A couple of weeks ago I asked you to tell me what you wanted me to write on 5 Wednesdays in October. There came more than 5 suggestions. Most of the ideas were questions about living in The Netherlands seen from various points of view. I decided to make a chain post about Living in NL. And I would post them not only on Wednesday this month as there are also interesting other subjects delivered by other readers. Living in NL is also a new directory on this blog. Within this category I will share practical information about living in The Netherlands and my experience interacting with the Dutch.
Kicking off this new chain post is an idea from Chelle. She asked how the public transport was in The Netherlands. Here in the Low Lands, there are various types of public transport: bus, train, tram, metro and boat. They are all clean, fast and on time except the train which has delay sometimes.
As I try to share complete information this is a long post. So beware and get ready to scroll.
Dutch busses vary from destination in one city or between two cities. The city bus rides every 8 – 10 minutes. While the intercity bus rides every 15 – 30 minutes. After 7 pm there are less busses. In Arnhem where I work there ride only 2 – 3 busses/hour to several destinations after 9 pm.
Bus in Arnhem. Pic courtesy of autobussen.
At week end night busses operate from 2 – 5 am. Every hour one bus rides point to point from one city to another along small villages. I call this disco bus.
Fast free WiFi is available on board.
Not every city in The Netherlands has tram only Amsterdam, The Hague, Rotterdam and Utrecht and the suburbs. The trams ride from these 4 cities to smaller cities/villages in the surroundings. It operates from 5.30 am to midnight.
Metro is only available in Amsterdam and Rotterdam. The lines are limited. Dutch metro network is not as extensive as in Paris. Among all public transport modus in The Netherlands, I find metro not quite clean compared to other transport.
Pic is courtesy of kidsvvn.
The Netherlands has an extensive railway network. It is pretty expensive but it is fast, clean and comfortable. I must add I am a frequent train user on week ends. My sister in law commutes every day by train for 1 hour one way. She tells me the train has serious delay sometimes.
There are 3 train sorts. Stop train which stops in every station along the route. Intercity train rides long routes and stops only in big stations. Then there are train to other countries. That is the interesting part of Europe, travelling by train.

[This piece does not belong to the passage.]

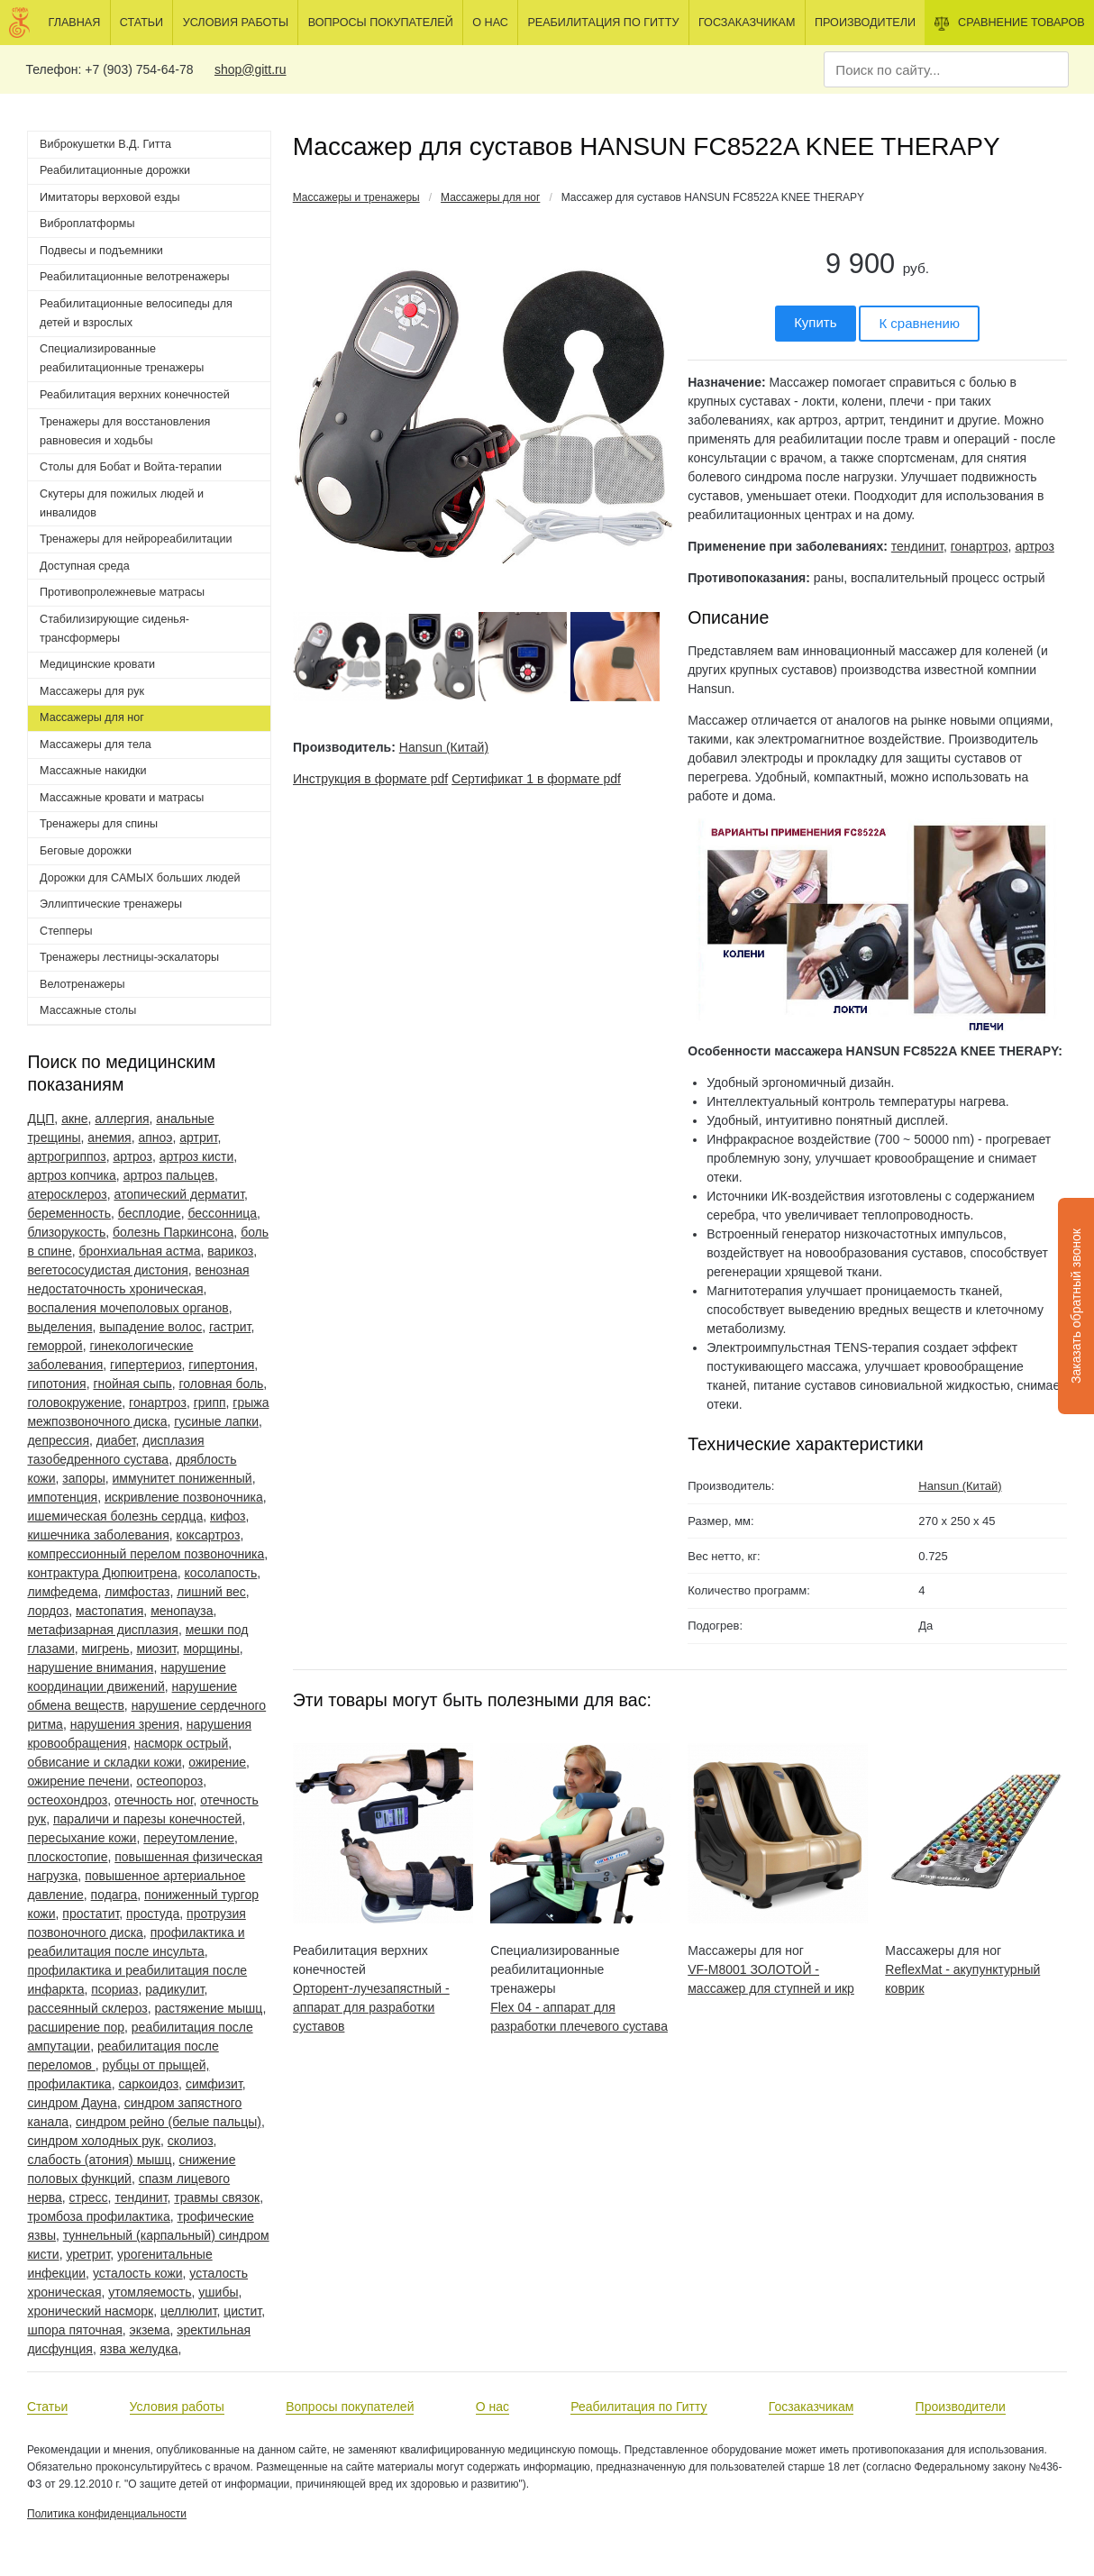  What do you see at coordinates (141, 22) in the screenshot?
I see `Статьи` at bounding box center [141, 22].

From Amsterdam Thalys departs to Paris, France passing Rotterdam, Antwerp & Brussels, Belgium. Also from Amsterdam there is ICE train with destination Utrecht, Arnhem, Dusseldorf, Köln and Frankfurt in Germany. These two are fast trains. There are also night trains to Italy, Poland etc.
For all train sorts there is WiFi on board, in domestic train this is free service, in the trains for another countries this is paid.
In a country filled with canals and rivers, boat is a well used transport mode. Dutch ferry or veerboot in Dutch runs a point to point service. Domestic ferry’s destinations vary from Dutch mainland to the Wadden islands in North Sea to International routes. Ferry for England depart from Rotterdam, IJmuiden or Hoek van Holland.
There is also another type of ferry, called veerpont. It is a ferry service in the canals or river. This ferry transports pedestrians, bikers, cars and trucks from one point to another.
If you come to Amsterdam you find this kind of ferry at the back of the Central Station. It sails to the other side of the IJ (open canal) back and forth. Take a ride for a local experience.
Travelling by public transport in The Netherlands requires an OV-Chipkaart. OV is an abbreviation of Openbaar Vervoer Public Transport. Chipkaart is a smart card. With OV-chipkaart you can travel with all transport mode on land; bus, train, metro and tram. Travelling with OV-chipkaart means passengers pay per km taken.
After the purchase (€ 7,5 a piece) passengers need to load credits to be able to use it. Credit amounts start from € 5 € 10 to € 150. It is easy to use it. In all stations there are card readers where passengers check in and check out by holding the OV-chipkaart against the reader. There is a beep and on a screen the deducted and the resting amount is visible. Bus and tram passengers check in and out in the bus.
Minimum saldo is required € 20 for train and more than € 0 for bus, tram and metro. The latter means that bus, tram and metro passenger checking in with for example € 1 will end up with a min € on their card.
More information on OV-chipkaart in English is available on Wikipedia.